## Given records
■ ■ ■

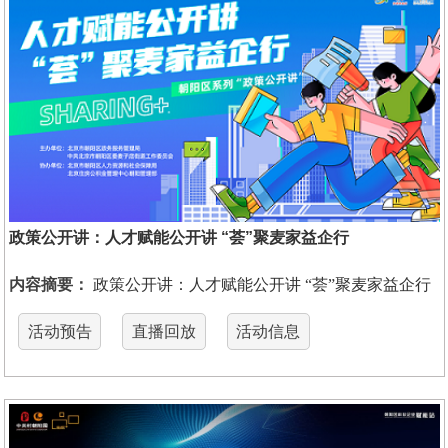
政策公开讲：人才赋能公开讲 “荟”聚麦家益企行
内容摘要：
政策公开讲：人才赋能公开讲 “荟”聚麦家益企行
活动预告
直播回放
活动信息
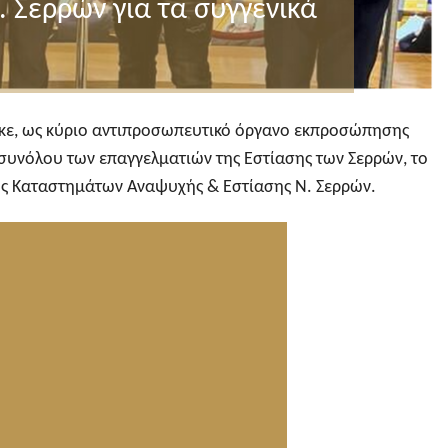
. Σερρών για τα συγγενικά
ηκε, ως κύριο αντιπροσωπευτικό όργανο εκπροσώπησης
 συνόλου των επαγγελματιών της Εστίασης των Σερρών, το
ης Καταστημάτων Αναψυχής & Εστίασης Ν. Σερρών.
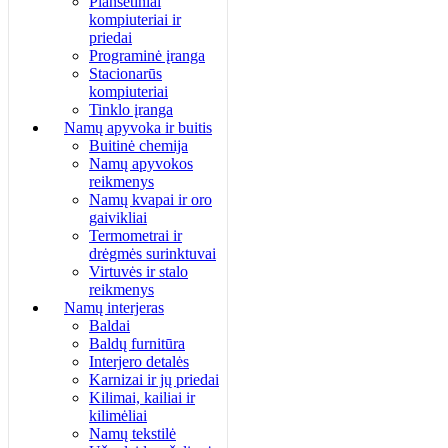
Planšetiniai
kompiuteriai ir
priedai
Programinė įranga
Stacionarūs
kompiuteriai
Tinklo įranga
Namų apyvoka ir buitis
Buitinė chemija
Namų apyvokos
reikmenys
Namų kvapai ir oro
gaivikliai
Termometrai ir
drėgmės surinktuvai
Virtuvės ir stalo
reikmenys
Namų interjeras
Baldai
Baldų furnitūra
Interjero detalės
Karnizai ir jų priedai
Kilimai, kailiai ir
kilimėliai
Namų tekstilė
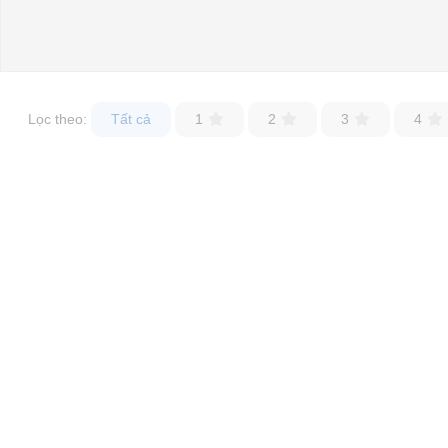
Lọc theo:
Tất cả
1
2
3
4
Bộ chuyển đổi điện áp dành cho xe điện 12v - 72v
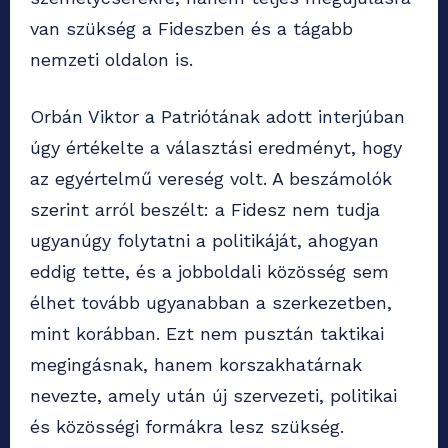
van szükség a Fideszben és a tágabb
nemzeti oldalon is.
Orbán Viktor a Patriótának adott interjúban
úgy értékelte a választási eredményt, hogy
az egyértelmű vereség volt. A beszámolók
szerint arról beszélt: a Fidesz nem tudja
ugyanúgy folytatni a politikáját, ahogyan
eddig tette, és a jobboldali közösség sem
élhet tovább ugyanabban a szerkezetben,
mint korábban. Ezt nem pusztán taktikai
megingásnak, hanem korszakhatárnak
nevezte, amely után új szervezeti, politikai
és közösségi formákra lesz szükség.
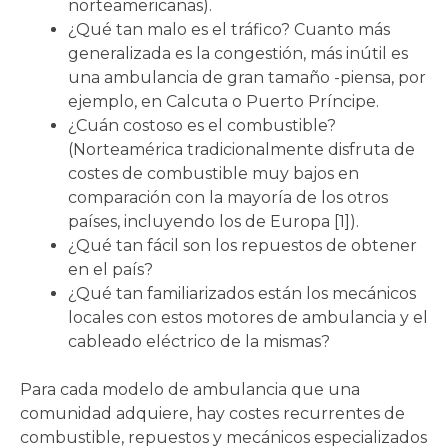
norteamericanas).
¿Qué tan malo es el tráfico? Cuanto más
generalizada es la congestión, más inútil es
una ambulancia de gran tamaño -piensa, por
ejemplo, en Calcuta o Puerto Príncipe.
¿Cuán costoso es el combustible?
(Norteamérica tradicionalmente disfruta de
costes de combustible muy bajos en
comparación con la mayoría de los otros
países, incluyendo los de Europa [1]).
¿Qué tan fácil son los repuestos de obtener
en el país?
¿Qué tan familiarizados están los mecánicos
locales con estos motores de ambulancia y el
cableado eléctrico de la mismas?
Para cada modelo de ambulancia que una
comunidad adquiere, hay costes recurrentes de
combustible, repuestos y mecánicos especializados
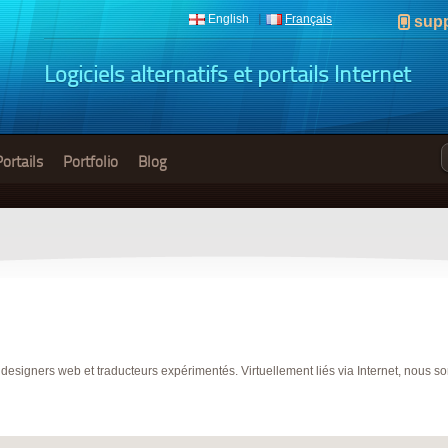
English
Français
sup
Logiciels alternatifs et portails Internet
Portails
Portfolio
Blog
igners web et traducteurs expérimentés. Virtuellement liés via Internet, nous som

■ ■ ■

## What to work on
Word for word and without pictures, please write out only the lines from the start of the entries through the line containing "szerint arról beszélt: a Fidesz nem tudja", both included.

## Solution to this task
政策公开讲：人才赋能公开讲 “荟”聚麦家益企行
内容摘要：
政策公开讲：人才赋能公开讲 “荟”聚麦家益企行
活动预告
直播回放
活动信息
. Σερρών για τα συγγενικά
ηκε, ως κύριο αντιπροσωπευτικό όργανο εκπροσώπησης
 συνόλου των επαγγελματιών της Εστίασης των Σερρών, το
ης Καταστημάτων Αναψυχής & Εστίασης Ν. Σερρών.
Planšetiniai
kompiuteriai ir
priedai
Programinė įranga
Stacionarūs
kompiuteriai
Tinklo įranga
Namų apyvoka ir buitis
Buitinė chemija
Namų apyvokos
reikmenys
Namų kvapai ir oro
gaivikliai
Termometrai ir
drėgmės surinktuvai
Virtuvės ir stalo
reikmenys
Namų interjeras
Baldai
Baldų furnitūra
Interjero detalės
Karnizai ir jų priedai
Kilimai, kailiai ir
kilimėliai
Namų tekstilė
Lọc theo:
Tất cả
1
2
3
4
Bộ chuyển đổi điện áp dành cho xe điện 12v - 72v
van szükség a Fideszben és a tágabb
nemzeti oldalon is.
Orbán Viktor a Patriótának adott interjúban
úgy értékelte a választási eredményt, hogy
az egyértelmű vereség volt. A beszámolók
szerint arról beszélt: a Fidesz nem tudja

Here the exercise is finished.